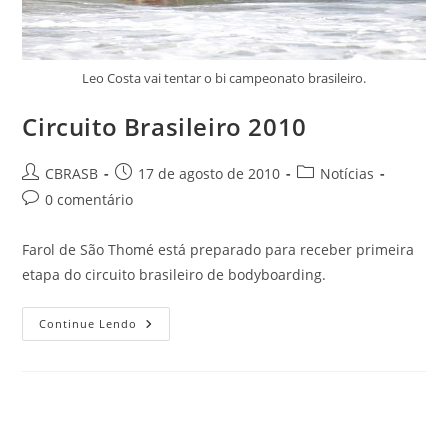
Leo Costa vai tentar o bi campeonato brasileiro.
Circuito Brasileiro 2010
Autor
Post
Categoria
CBRASB
17 de agosto de 2010
Notícias
do
publicado:
do
Comentários
0 comentário
post:
post:
do
post:
Farol de São Thomé está preparado para receber primeira
etapa do circuito brasileiro de bodyboarding.
Circuito
Continue Lendo
Brasileiro
2010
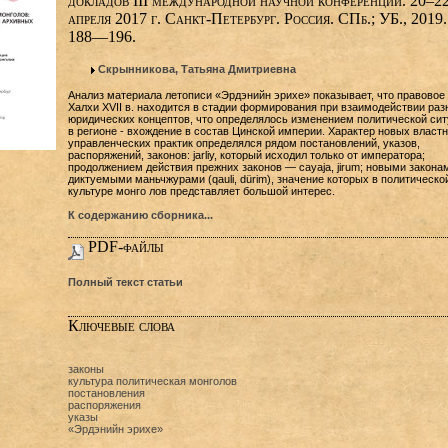
докладов III международной научной конференции. 20‒2
апреля 2017 г. Санкт-Петербург. Россия. СПб.; УБ., 2019.
188—196.
Скрынникова, Татьяна Дмитриевна
Анализ материала летописи «Эрдэнийн эрихе» показывает, что правовое
Халхи XVII в. находится в стадии формирования при взаимодействии раз
юридических концептов, что определялось изменением политической си
в регионе - вхождение в состав Цинской империи. Характер новых властн
управленческих практик определялся рядом постановлений, указов,
распоряжений, законов: jarliy, который исходил только от императора;
продолжением действия прежних законов — cayaja, jirum; новыми закона
диктуемыми маньчжурами (qauli, dürim), значение которых в политическо
культуре монго лов представляет большой интерес.
К содержанию сборника...
PDF-файлы
Полный текст статьи
Ключевые слова
законы
культура политическая монголов
постановления
распоряжения
указы
«Эрдэнийн эрихе»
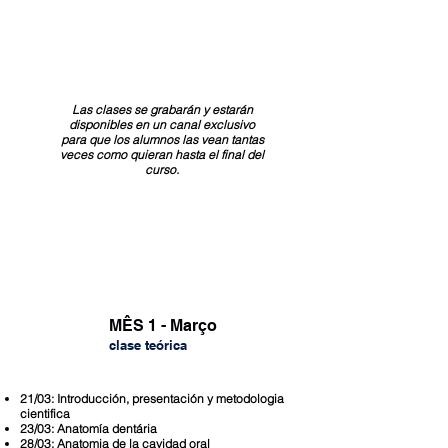
Las clases se grabarán y estarán
disponibles en un canal exclusivo
para que los alumnos las vean tantas
veces como quieran hasta el final del
curso.
Programación de las clases teóricas
MÊS 1 - Março
clase teóric
a
21/03: Introducción, presentación y metodologia
cientifica
23/03: Anatomía dentária
28/03: Anatomia de la cavidad oral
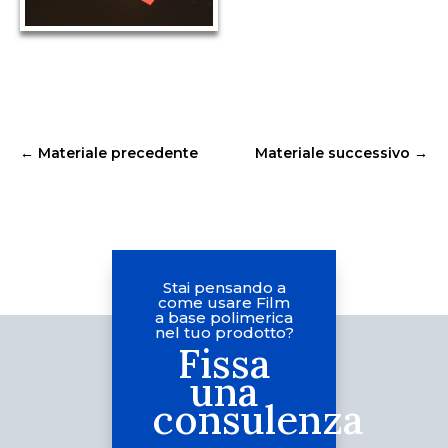
←
Materiale precedente
Materiale successivo
→
Stai pensando a
come usare Film
a base polimerica
nel tuo prodotto?
Fissa
una
consulenza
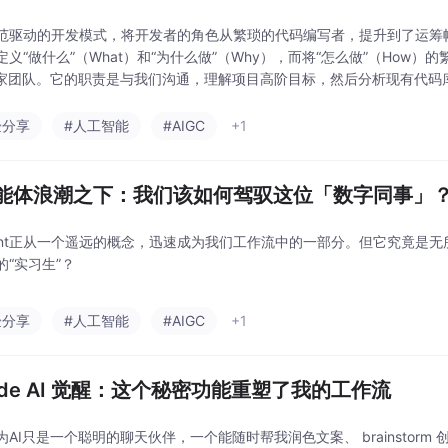
范驱动的开发模式，将开发者的角色从繁琐的代码编写者，提升到了运筹帷
定义“做什么”（What）和“为什么做”（Why），而将“怎么做”（How
专家团队。它的职责是与我们沟通，理解项目高阶目标，然后分析现有代码
创建项目的核心指导文件。通过这“三步走”的协作，我们从一个模糊的想
验分享
#人工智能
#AIGC
+1
智能体浪潮之下：我们该如何驾驭这位「数字同事」
Agent正从一个遥远的概念，迅速成为我们工作流中的一部分。但它究竟是
的“实习生”？
验分享
#人工智能
#AIGC
+1
aude AI 觉醒：这个秘密功能重塑了我的工作流
为AI只是一个聪明的聊天伙伴，一个能随时帮我润色文案、 brainstorm 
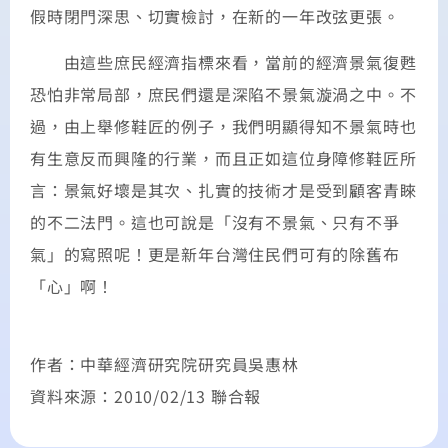
假時閉門深思、切實檢討，在新的一年改弦更張。
由這些庶民經濟指標來看，當前的經濟景氣復甦
恐怕非常局部，庶民們還是深陷不景氣漩渦之中。不
過，由上舉修鞋匠的例子，我們明顯得知不景氣時也
有生意反而興隆的行業，而且正如這位身障修鞋匠所
言：景氣好壞是其次、扎實的技術才是受到顧客青睞
的不二法門。這也可說是「沒有不景氣、只有不爭
氣」的寫照呢！更是新年台灣住民們可有的除舊布
「心」啊！
作者：中華經濟研究院研究員吳惠林
資料來源：2010/02/13 聯合報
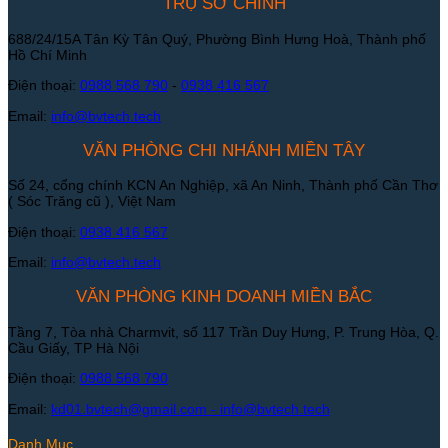
TRỤ SỞ CHÍNH
688/24/15A Tân Kỳ Tân Quý, Phường Bình Hưng Hoà, Thành phố
Hồ Chí Minh
Điện thoại:
0988 568 790
-
0938 416 567
Email:
info@bvtech.tech
VĂN PHÒNG CHI NHÁNH MIỀN TÂY
Số 24, cổng chính KCN An Nghiệp, xã An Ninh, Thành phố Cần Thơ
( Sóc Trăng cũ ), Việt Nam
Điện thoại:
0938 416 567
Email:
info@bvtech.tech
VĂN PHÒNG KINH DOANH MIỀN BẮC
Tầng 7, Tòa nhà Charmvit, số 117 Trần Duy Hưng, P. Trung Hòa, Q.
Cầu Giấy, TP Hà Nội
Điện thoại:
0988 568 790
Email:
kd01.bvtech@gmail.com -
info@bvtech.tech
Danh Mục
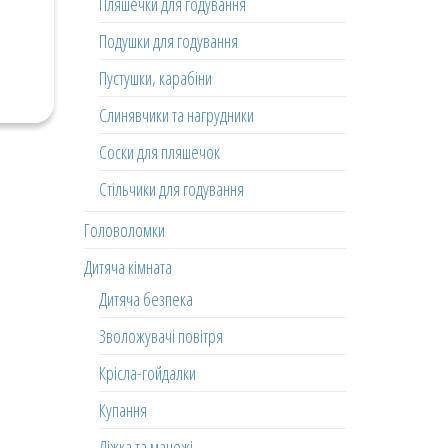
Пляшечки для годування
Подушки для годування
Пустушки, карабіни
Слинявчики та нагрудники
Соски для пляшечок
Стільчики для годування
Головоломки
Дитяча кімната
Дитяча безпека
Зволожувачі повітря
Крісла-гойдалки
Купання
Ліжка та манежі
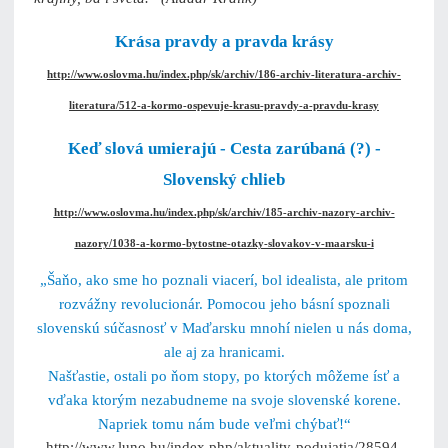
Krása pravdy a pravda krásy
http://www.oslovma.hu/index.php/sk/archiv/186-archiv-literatura-archiv-
literatura/512-a-kormo-ospevuje-krasu-pravdy-a-pravdu-krasy
Keď slová umierajú - Cesta zarúbaná (?) -
Slovenský chlieb
http://www.oslovma.hu/index.php/sk/archiv/185-archiv-nazory-archiv-
nazory/1038-a-kormo-bytostne-otazky-slovakov-v-maarsku-i
„Šaňo, ako sme ho poznali viacerí, bol idealista, ale pritom
rozvážny revolucionár. Pomocou jeho básní spoznali
slovenskú súčasnosť v Maďarsku mnohí nielen u nás doma,
ale aj za hranicami.
Našťastie, ostali po ňom stopy, po ktorých môžeme ísť a
vďaka ktorým nezabudneme na svoje slovenské korene.
Napriek tomu nám bude veľmi chýbať!“
http://www.luno.hu/index.php/aktuality-podujatia/28594-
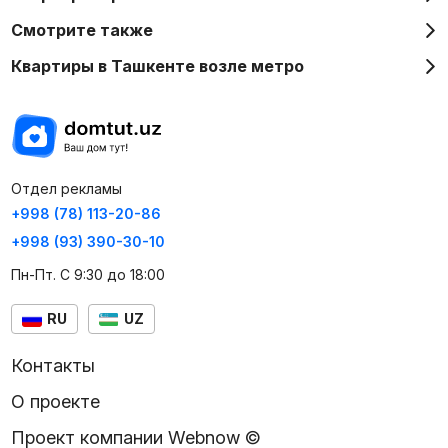
Смотрите также
Квартиры в Ташкенте возле метро
Отдел рекламы
+998 (78) 113-20-86
+998 (93) 390-30-10
Пн-Пт. С 9:30 до 18:00
RU
UZ
Контакты
О проекте
Проект компании Webnow ©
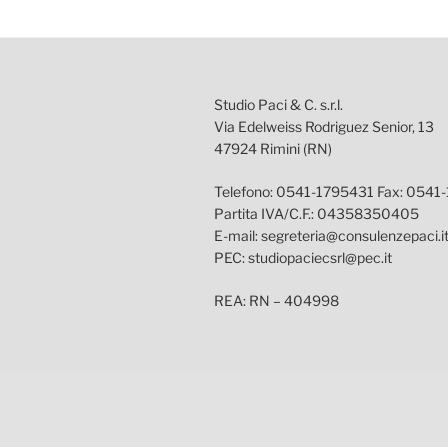
Studio Paci & C. s.r.l.
Via Edelweiss Rodriguez Senior, 13
47924 Rimini (RN)
Telefono: 0541-1795431 Fax: 0541
Partita IVA/C.F.: 04358350405
E-mail: segreteria@consulenzepaci.i
PEC: studiopaciecsrl@pec.it
REA: RN – 404998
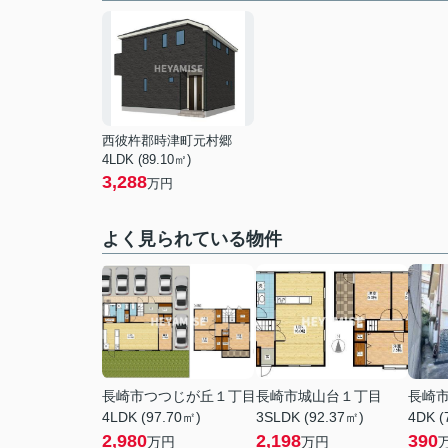
西彼杵郡時津町元村郷
4LDK (89.10㎡)
3,288
万円
よく見られている物件
長崎市つつじが丘１丁目
長崎市城山台１丁目
長崎
4LDK (97.70㎡)
3SLDK (92.37㎡)
4DK (
2,980
2,198
390
万円
万円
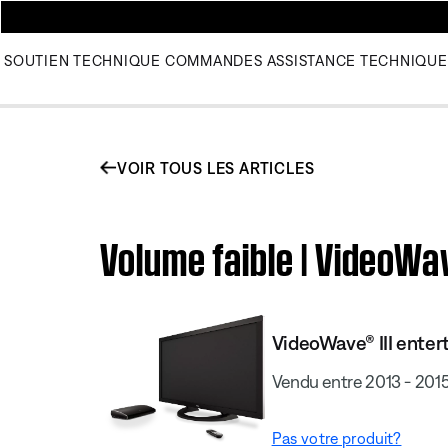
SOUTIEN TECHNIQUE
COMMANDES
ASSISTANCE TECHNIQUE
VOIR TOUS LES ARTICLES
Volume faible | VideoWa
VideoWave® III enter
Vendu entre 2013 - 201
Pas votre produit?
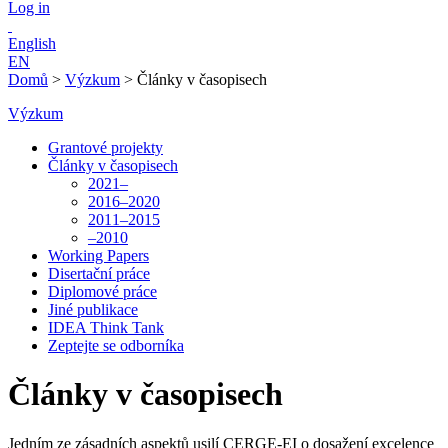
Log in
English
EN
Domů
>
Výzkum
>
Články v časopisech
Výzkum
Grantové projekty
Články v časopisech
2021–
2016–2020
2011–2015
–2010
Working Papers
Disertační práce
Diplomové práce
Jiné publikace
IDEA Think Tank
Zeptejte se odborníka
Články v časopisech
Jedním ze zásadních aspektů usilí CERGE-EI o dosažení excelence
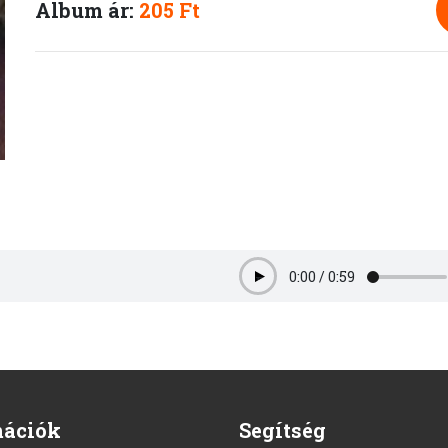
Album ár:
205 Ft
0:00
/
0:59
Play
mációk
Segítség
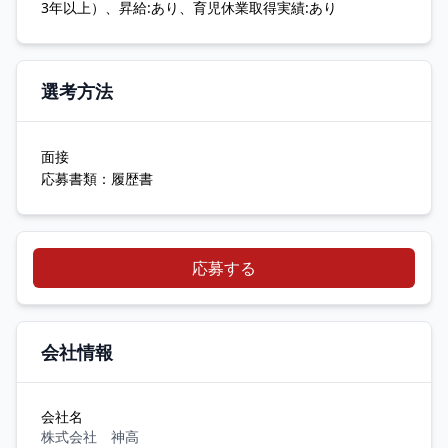
3年以上）、昇給:あり、育児休業取得実績:あり
選考方法
面接
応募書類：履歴書
応募する
会社情報
会社名
株式会社 神高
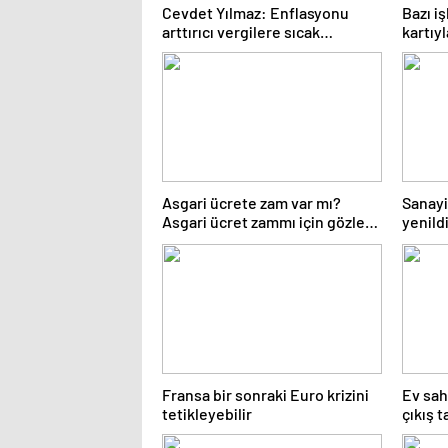
Cevdet Yılmaz: Enflasyonu
Bazı i
arttırıcı vergilere sıcak
kartıy
bakmıyoruz ama…
eleştir
Asgari ücrete zam var mı?
Sanayi
Asgari ücret zammı için gözler
yenild
Temmuz ayında…
Fransa bir sonraki Euro krizini
Ev sahi
tetikleyebilir
çıkış 
başlad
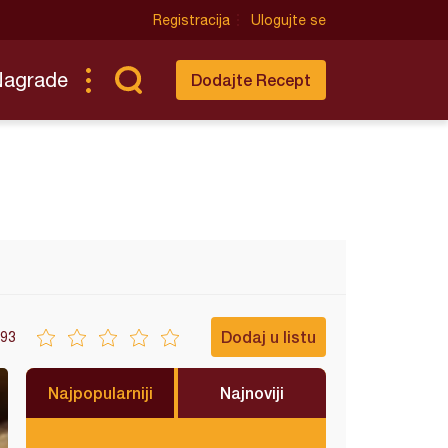
Registracija
Ulogujte se
Nagrade
Dodajte Recept
Dodaj u listu
93
Najpopularniji
Najnoviji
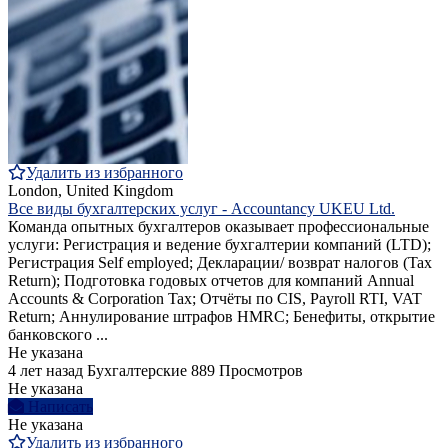
Удалить из избранного
London, United Kingdom
Все виды бухгалтерских услуг - Accountancy UKEU Ltd.
Команда опытных бухгалтеров оказывает профессиональные
услуги: Регистрация и ведение бухгалтерии компаний (LTD);
Регистрация Self employed; Декларации/ возврат налогов (Tax
Return); Подготовка годовых отчетов для компаний Annual
Accounts & Corporation Tax; Отчёты по CIS, Payroll RTI, VAT
Return; Аннулирование штрафов HMRC; Бенефиты, открытие
банковского ...
Не указана
4 лет назад
Бухгалтерские
889 Просмотров
Не указана
Написать
Не указана
Удалить из избранного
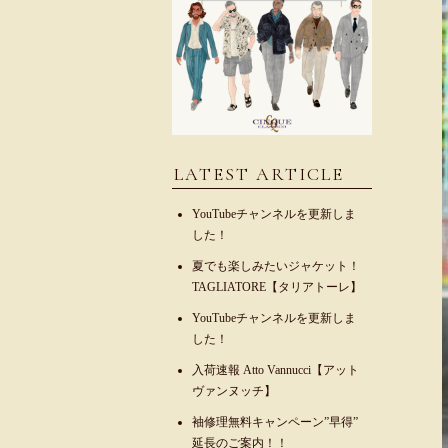
LATEST ARTICLE
YouTubeチャンネルを更新しま
した！
夏でも楽しみたいジャケット！
TAGLIATORE【タリアトーレ】
YouTubeチャンネルを更新しま
した！
入荷速報 Atto Vannucci【アット
ヴァンヌッチ】
袖修理無料キャンペーン”早得”
延長のご案内！！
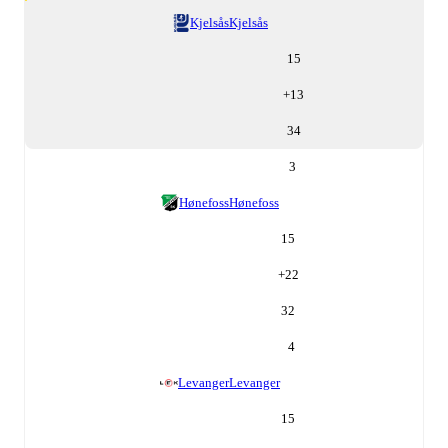
Kjelsås
Kjelsås
15
+
13
34
3
Hønefoss
Hønefoss
15
+
22
32
4
Levanger
Levanger
15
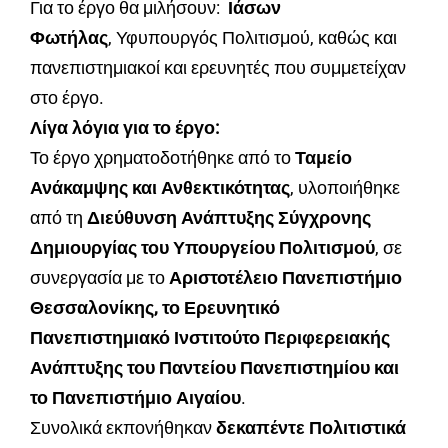
Για το έργο θα μιλήσουν:
Ιάσων
Φωτήλας
, Υφυπουργός Πολιτισμού, καθώς και
πανεπιστημιακοί και ερευνητές που συμμετείχαν
στο έργο.
Λίγα λόγια για το έργο:
Το έργο χρηματοδοτήθηκε από το
Ταμείο
Ανάκαμψης και Ανθεκτικότητας
, υλοποιήθηκε
από τη
Διεύθυνση Ανάπτυξης Σύγχρονης
Δημιουργίας του Υπουργείου Πολιτισμού
, σε
συνεργασία με το
Αριστοτέλειο Πανεπιστήμιο
Θεσσαλονίκης, το Ερευνητικό
Πανεπιστημιακό Ινστιτούτο Περιφερειακής
Ανάπτυξης του Παντείου Πανεπιστημίου και
το Πανεπιστήμιο Αιγαίου
.
Συνολικά εκπονήθηκαν
δεκαπέντε Πολιτιστικά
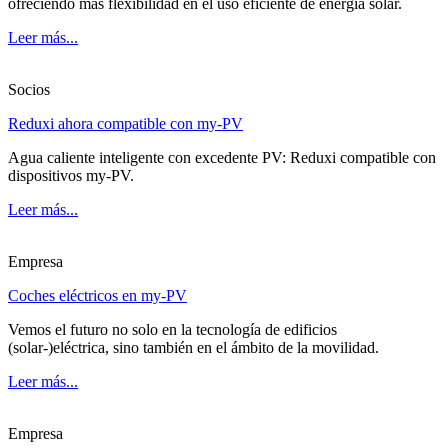
ofreciendo más flexibilidad en el uso eficiente de energía solar.
Leer más...
Socios
Reduxi ahora compatible con my-PV
Agua caliente inteligente con excedente PV: Reduxi compatible con
dispositivos my-PV.
Leer más...
Empresa
Coches eléctricos en my-PV
Vemos el futuro no solo en la tecnología de edificios
(solar-)eléctrica, sino también en el ámbito de la movilidad.
Leer más...
Empresa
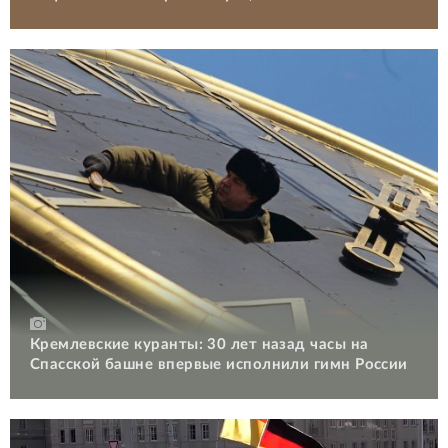
Кремлевские куранты: 30 лет назад часы на
Спасской башне впервые исполнили гимн России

Assignment: What you return must match, character for character, the lines above from the one with "Cầu Giấy, TP Hà Nội" through the one with "ale aj za hranicami.", minus any pictures.

Output:
Cầu Giấy, TP Hà Nội
Điện thoại:
0988 568 790
Email:
kd01.bvtech@gmail.com -
info@bvtech.tech
Danh Mục
Пляшечки для годування
Подушки для годування
Пустушки, карабіни
Слинявчики та нагрудники
Соски для пляшечок
Стільчики для годування
Головоломки
Дитяча кімната
Дитяча безпека
Зволожувачі повітря
Крісла-гойдалки
Купання
Ліжка та манежі
Krása pravdy a pravda krásy
http://www.oslovma.hu/index.php/sk/archiv/186-archiv-literatura-archiv-
literatura/512-a-kormo-ospevuje-krasu-pravdy-a-pravdu-krasy
Keď slová umierajú - Cesta zarúbaná (?) -
Slovenský chlieb
http://www.oslovma.hu/index.php/sk/archiv/185-archiv-nazory-archiv-
nazory/1038-a-kormo-bytostne-otazky-slovakov-v-maarsku-i
„Šaňo, ako sme ho poznali viacerí, bol idealista, ale pritom
rozvážny revolucionár. Pomocou jeho básní spoznali
slovenskú súčasnosť v Maďarsku mnohí nielen u nás doma,
ale aj za hranicami.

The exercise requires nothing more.